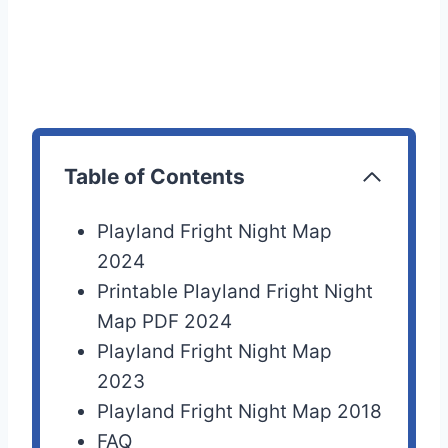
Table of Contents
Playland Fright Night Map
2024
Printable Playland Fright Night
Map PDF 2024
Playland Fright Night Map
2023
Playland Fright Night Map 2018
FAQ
══════
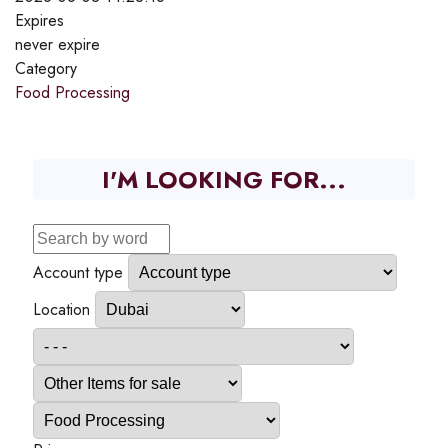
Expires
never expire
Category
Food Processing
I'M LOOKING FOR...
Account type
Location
══════
## Task details
Among the entries, find each line that includes the string "Fright" and copy it.

## Exercise response
Playland Fright Night Map
Printable Playland Fright Night
Playland Fright Night Map
Playland Fright Night Map 2018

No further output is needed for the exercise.